(SOURCE MATERIAL Opens)
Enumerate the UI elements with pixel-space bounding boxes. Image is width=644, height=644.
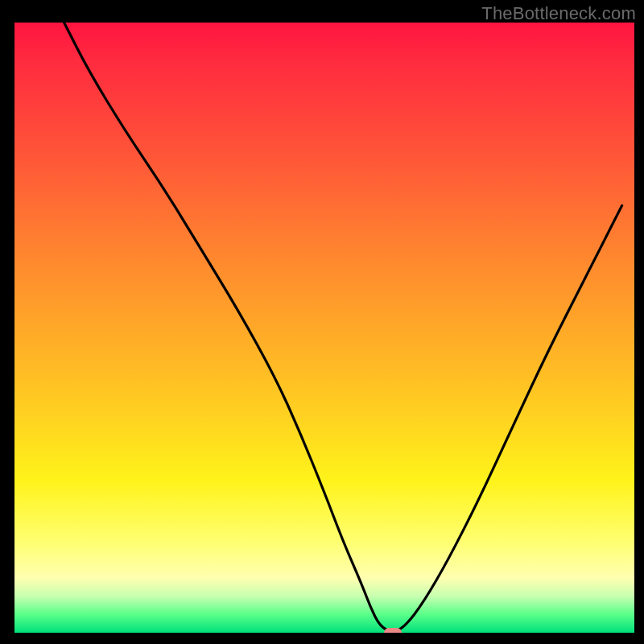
bottleneck-curve xyxy=(14,23,634,633)
chart-frame: TheBottleneck.com xyxy=(0,0,644,644)
watermark-text: TheBottleneck.com xyxy=(481,3,636,24)
plot-area xyxy=(14,23,634,633)
optimal-point-marker xyxy=(384,628,402,633)
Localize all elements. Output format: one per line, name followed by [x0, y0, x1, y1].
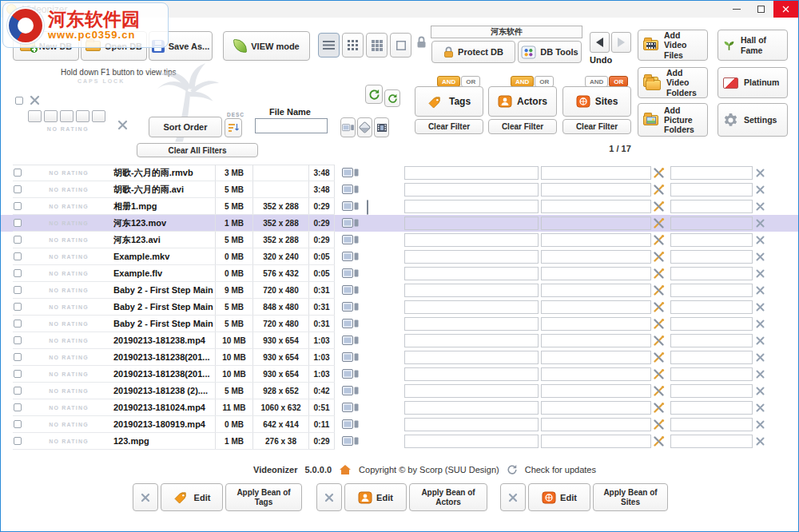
movie-preview-icon[interactable] [342, 184, 360, 196]
view-mode-button[interactable]: VIEW mode [223, 31, 310, 61]
row-field-2[interactable] [541, 367, 651, 381]
tools-icon[interactable] [653, 251, 665, 263]
row-rating-label[interactable]: NO RATING [28, 181, 109, 198]
home-icon[interactable] [339, 464, 352, 475]
tools-icon[interactable] [653, 184, 665, 196]
row-field-1[interactable] [404, 267, 539, 280]
row-rating-label[interactable]: NO RATING [28, 383, 109, 399]
rating-filter-star[interactable] [28, 110, 42, 122]
row-delete-icon[interactable] [756, 387, 765, 395]
file-name-input[interactable] [255, 118, 328, 133]
row-field-1[interactable] [404, 317, 539, 331]
row-rating-label[interactable]: NO RATING [28, 248, 109, 265]
movie-preview-icon[interactable] [342, 234, 360, 246]
row-field-3[interactable] [670, 233, 753, 247]
update-icon[interactable] [507, 464, 518, 475]
row-checkbox[interactable] [14, 236, 22, 244]
tools-icon[interactable] [653, 284, 665, 296]
row-field-3[interactable] [670, 267, 753, 280]
covers-button[interactable] [374, 117, 389, 137]
redo-button[interactable] [611, 32, 631, 53]
row-rating-label[interactable]: NO RATING [28, 232, 109, 248]
row-checkbox[interactable] [14, 336, 22, 344]
movie-preview-icon[interactable] [342, 419, 360, 431]
row-field-2[interactable] [541, 300, 651, 314]
row-field-3[interactable] [670, 418, 753, 431]
row-checkbox[interactable] [14, 303, 22, 311]
row-rating-label[interactable]: NO RATING [28, 299, 109, 316]
actors-clear-filter-button[interactable]: Clear Filter [488, 119, 557, 134]
movie-preview-icon[interactable] [342, 251, 360, 263]
row-field-2[interactable] [541, 284, 651, 297]
sites-bean-clear-button[interactable] [500, 483, 526, 511]
refresh-button[interactable] [365, 85, 383, 104]
tools-icon[interactable] [653, 200, 665, 212]
tools-icon[interactable] [653, 385, 665, 397]
row-field-3[interactable] [670, 317, 753, 331]
settings-button[interactable]: Settings [718, 103, 788, 137]
tags-and-toggle[interactable]: AND [437, 76, 460, 87]
row-field-3[interactable] [670, 384, 753, 398]
table-row[interactable]: NO RATING Baby 2 - First Step Main... 5 … [1, 299, 799, 316]
maximize-button[interactable] [749, 1, 773, 18]
row-rating-label[interactable]: NO RATING [28, 416, 109, 433]
table-row[interactable]: NO RATING 胡歌-六月的雨.rmvb 3 MB 3:48 [1, 165, 799, 181]
row-delete-icon[interactable] [756, 336, 765, 345]
row-checkbox[interactable] [14, 202, 22, 210]
row-field-2[interactable] [541, 351, 651, 364]
row-field-2[interactable] [541, 183, 651, 197]
tools-icon[interactable] [653, 435, 665, 447]
row-rating-label[interactable]: NO RATING [28, 433, 109, 450]
row-field-1[interactable] [404, 166, 539, 180]
movie-preview-icon[interactable] [342, 217, 360, 229]
apply-bean-of-tags-button[interactable]: Apply Bean of Tags [225, 483, 302, 511]
tools-icon[interactable] [653, 402, 665, 414]
row-field-3[interactable] [670, 166, 753, 180]
row-field-1[interactable] [404, 418, 539, 431]
row-rating-label[interactable]: NO RATING [28, 332, 109, 349]
apply-bean-of-sites-button[interactable]: Apply Bean of Sites [593, 483, 668, 511]
table-row[interactable]: NO RATING 胡歌-六月的雨.avi 5 MB 3:48 [1, 181, 799, 198]
row-delete-icon[interactable] [756, 252, 765, 261]
row-checkbox[interactable] [14, 353, 22, 361]
movie-preview-icon[interactable] [342, 268, 360, 280]
movie-preview-icon[interactable] [342, 335, 360, 347]
table-row[interactable]: NO RATING 20190213-180919.mp4 0 MB 642 x… [1, 416, 799, 433]
movie-preview-icon[interactable] [342, 200, 360, 212]
row-delete-icon[interactable] [756, 202, 765, 211]
tools-icon[interactable] [653, 351, 665, 363]
row-rating-label[interactable]: NO RATING [28, 165, 109, 181]
row-field-2[interactable] [541, 384, 651, 398]
table-row[interactable]: NO RATING 20190213-181238.mp4 10 MB 930 … [1, 332, 799, 349]
sites-or-toggle[interactable]: OR [609, 76, 628, 87]
rating-filter-star[interactable] [44, 110, 58, 122]
row-field-1[interactable] [404, 216, 539, 230]
row-field-1[interactable] [404, 435, 539, 448]
row-delete-icon[interactable] [756, 437, 765, 446]
row-field-2[interactable] [541, 200, 651, 213]
row-field-3[interactable] [670, 351, 753, 364]
tools-icon[interactable] [653, 419, 665, 431]
row-checkbox[interactable] [14, 370, 22, 378]
row-field-1[interactable] [404, 367, 539, 381]
row-field-1[interactable] [404, 351, 539, 364]
actors-filter-box[interactable]: Actors [488, 86, 557, 117]
table-row[interactable]: NO RATING Example.mkv 0 MB 320 x 240 0:0… [1, 248, 799, 265]
view-grid-large-button[interactable] [390, 33, 411, 58]
row-field-2[interactable] [541, 317, 651, 331]
row-field-3[interactable] [670, 284, 753, 297]
view-grid-small-button[interactable] [342, 33, 364, 58]
movie-preview-icon[interactable] [342, 284, 360, 296]
row-field-3[interactable] [670, 334, 753, 347]
tags-filter-box[interactable]: Tags [415, 86, 483, 117]
actors-bean-clear-button[interactable] [316, 483, 342, 511]
hall-of-fame-button[interactable]: Hall of Fame [718, 30, 788, 61]
row-rating-label[interactable]: NO RATING [28, 215, 109, 232]
row-checkbox[interactable] [14, 252, 22, 260]
refresh-small-button[interactable] [384, 89, 400, 107]
row-field-2[interactable] [541, 233, 651, 247]
table-row[interactable]: NO RATING 20190213-181238(201... 10 MB 9… [1, 366, 799, 383]
movie-preview-icon[interactable] [342, 318, 360, 330]
table-row[interactable]: NO RATING 河东123.mov 1 MB 352 x 288 0:29 [1, 215, 799, 232]
movie-preview-icon[interactable] [342, 385, 360, 397]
(SOURCE MATERIAL Closes)
*WHAT THE EXERCISE ASKS:* Transcribe all the lines above exactly; any image among them is skipped.

*OUTPUT:*
Enumerate the UI elements with pixel-space bounding boxes. Image is width=644, height=644.
bottleneck-curve xyxy=(14,23,634,633)
chart-frame: TheBottleneck.com xyxy=(0,0,644,644)
watermark-text: TheBottleneck.com xyxy=(481,3,636,24)
plot-area xyxy=(14,23,634,633)
optimal-point-marker xyxy=(384,628,402,633)
Localize all elements. Output format: one per line, name followed by [x0, y0, x1, y1].
movie-preview-icon[interactable] [342, 184, 360, 196]
view-mode-button[interactable]: VIEW mode [223, 31, 310, 61]
row-field-2[interactable] [541, 367, 651, 381]
tools-icon[interactable] [653, 251, 665, 263]
row-rating-label[interactable]: NO RATING [28, 181, 109, 198]
home-icon[interactable] [339, 464, 352, 475]
tools-icon[interactable] [653, 184, 665, 196]
row-field-1[interactable] [404, 267, 539, 280]
row-rating-label[interactable]: NO RATING [28, 383, 109, 399]
rating-filter-star[interactable] [28, 110, 42, 122]
row-delete-icon[interactable] [756, 387, 765, 395]
file-name-input[interactable] [255, 118, 328, 133]
row-field-1[interactable] [404, 317, 539, 331]
row-rating-label[interactable]: NO RATING [28, 248, 109, 265]
movie-preview-icon[interactable] [342, 234, 360, 246]
row-field-3[interactable] [670, 233, 753, 247]
update-icon[interactable] [507, 464, 518, 475]
row-checkbox[interactable] [14, 236, 22, 244]
tools-icon[interactable] [653, 284, 665, 296]
row-field-3[interactable] [670, 267, 753, 280]
covers-button[interactable] [374, 117, 389, 137]
redo-button[interactable] [611, 32, 631, 53]
row-rating-label[interactable]: NO RATING [28, 232, 109, 248]
row-checkbox[interactable] [14, 336, 22, 344]
movie-preview-icon[interactable] [342, 419, 360, 431]
row-field-2[interactable] [541, 300, 651, 314]
row-field-3[interactable] [670, 418, 753, 431]
row-checkbox[interactable] [14, 303, 22, 311]
row-rating-label[interactable]: NO RATING [28, 299, 109, 316]
actors-clear-filter-button[interactable]: Clear Filter [488, 119, 557, 134]
movie-preview-icon[interactable] [342, 251, 360, 263]
row-field-2[interactable] [541, 284, 651, 297]
sites-bean-clear-button[interactable] [500, 483, 526, 511]
refresh-button[interactable] [365, 85, 383, 104]
tools-icon[interactable] [653, 200, 665, 212]
tools-icon[interactable] [653, 385, 665, 397]
row-field-3[interactable] [670, 317, 753, 331]
settings-button[interactable]: Settings [718, 103, 788, 137]
tags-and-toggle[interactable]: AND [437, 76, 460, 87]
row-field-3[interactable] [670, 384, 753, 398]
table-row[interactable]: NO RATING Baby 2 - First Step Main... 5 … [1, 299, 799, 316]
maximize-button[interactable] [749, 1, 773, 18]
row-rating-label[interactable]: NO RATING [28, 416, 109, 433]
table-row[interactable]: NO RATING 胡歌-六月的雨.rmvb 3 MB 3:48 [1, 165, 799, 181]
row-delete-icon[interactable] [756, 336, 765, 345]
row-checkbox[interactable] [14, 202, 22, 210]
row-field-2[interactable] [541, 351, 651, 364]
row-field-2[interactable] [541, 183, 651, 197]
tools-icon[interactable] [653, 435, 665, 447]
row-rating-label[interactable]: NO RATING [28, 433, 109, 450]
row-field-1[interactable] [404, 166, 539, 180]
movie-preview-icon[interactable] [342, 217, 360, 229]
apply-bean-of-tags-button[interactable]: Apply Bean of Tags [225, 483, 302, 511]
tools-icon[interactable] [653, 402, 665, 414]
row-field-3[interactable] [670, 166, 753, 180]
row-field-1[interactable] [404, 418, 539, 431]
row-rating-label[interactable]: NO RATING [28, 332, 109, 349]
apply-bean-of-sites-button[interactable]: Apply Bean of Sites [593, 483, 668, 511]
table-row[interactable]: NO RATING 胡歌-六月的雨.avi 5 MB 3:48 [1, 181, 799, 198]
row-delete-icon[interactable] [756, 252, 765, 261]
row-checkbox[interactable] [14, 353, 22, 361]
movie-preview-icon[interactable] [342, 268, 360, 280]
movie-preview-icon[interactable] [342, 335, 360, 347]
table-row[interactable]: NO RATING 20190213-180919.mp4 0 MB 642 x… [1, 416, 799, 433]
movie-preview-icon[interactable] [342, 200, 360, 212]
row-delete-icon[interactable] [756, 202, 765, 211]
tools-icon[interactable] [653, 351, 665, 363]
row-rating-label[interactable]: NO RATING [28, 165, 109, 181]
row-field-2[interactable] [541, 384, 651, 398]
table-row[interactable]: NO RATING 20190213-181238.mp4 10 MB 930 … [1, 332, 799, 349]
sites-or-toggle[interactable]: OR [609, 76, 628, 87]
rating-filter-star[interactable] [44, 110, 58, 122]
row-field-1[interactable] [404, 216, 539, 230]
row-field-1[interactable] [404, 435, 539, 448]
row-delete-icon[interactable] [756, 437, 765, 446]
row-field-2[interactable] [541, 200, 651, 213]
row-field-3[interactable] [670, 351, 753, 364]
tools-icon[interactable] [653, 419, 665, 431]
row-checkbox[interactable] [14, 370, 22, 378]
row-field-1[interactable] [404, 367, 539, 381]
row-field-1[interactable] [404, 351, 539, 364]
actors-filter-box[interactable]: Actors [488, 86, 557, 117]
table-row[interactable]: NO RATING Example.mkv 0 MB 320 x 240 0:0… [1, 248, 799, 265]
view-grid-large-button[interactable] [390, 33, 411, 58]
row-field-2[interactable] [541, 317, 651, 331]
row-field-3[interactable] [670, 284, 753, 297]
view-grid-small-button[interactable] [342, 33, 364, 58]
movie-preview-icon[interactable] [342, 284, 360, 296]
row-field-3[interactable] [670, 334, 753, 347]
tags-filter-box[interactable]: Tags [415, 86, 483, 117]
actors-bean-clear-button[interactable] [316, 483, 342, 511]
hall-of-fame-button[interactable]: Hall of Fame [718, 30, 788, 61]
row-rating-label[interactable]: NO RATING [28, 215, 109, 232]
row-checkbox[interactable] [14, 252, 22, 260]
refresh-small-button[interactable] [384, 89, 400, 107]
row-field-2[interactable] [541, 233, 651, 247]
table-row[interactable]: NO RATING 20190213-181238(201... 10 MB 9… [1, 366, 799, 383]
movie-preview-icon[interactable] [342, 318, 360, 330]
table-row[interactable]: NO RATING 河东123.mov 1 MB 352 x 288 0:29 [1, 215, 799, 232]
movie-preview-icon[interactable] [342, 385, 360, 397]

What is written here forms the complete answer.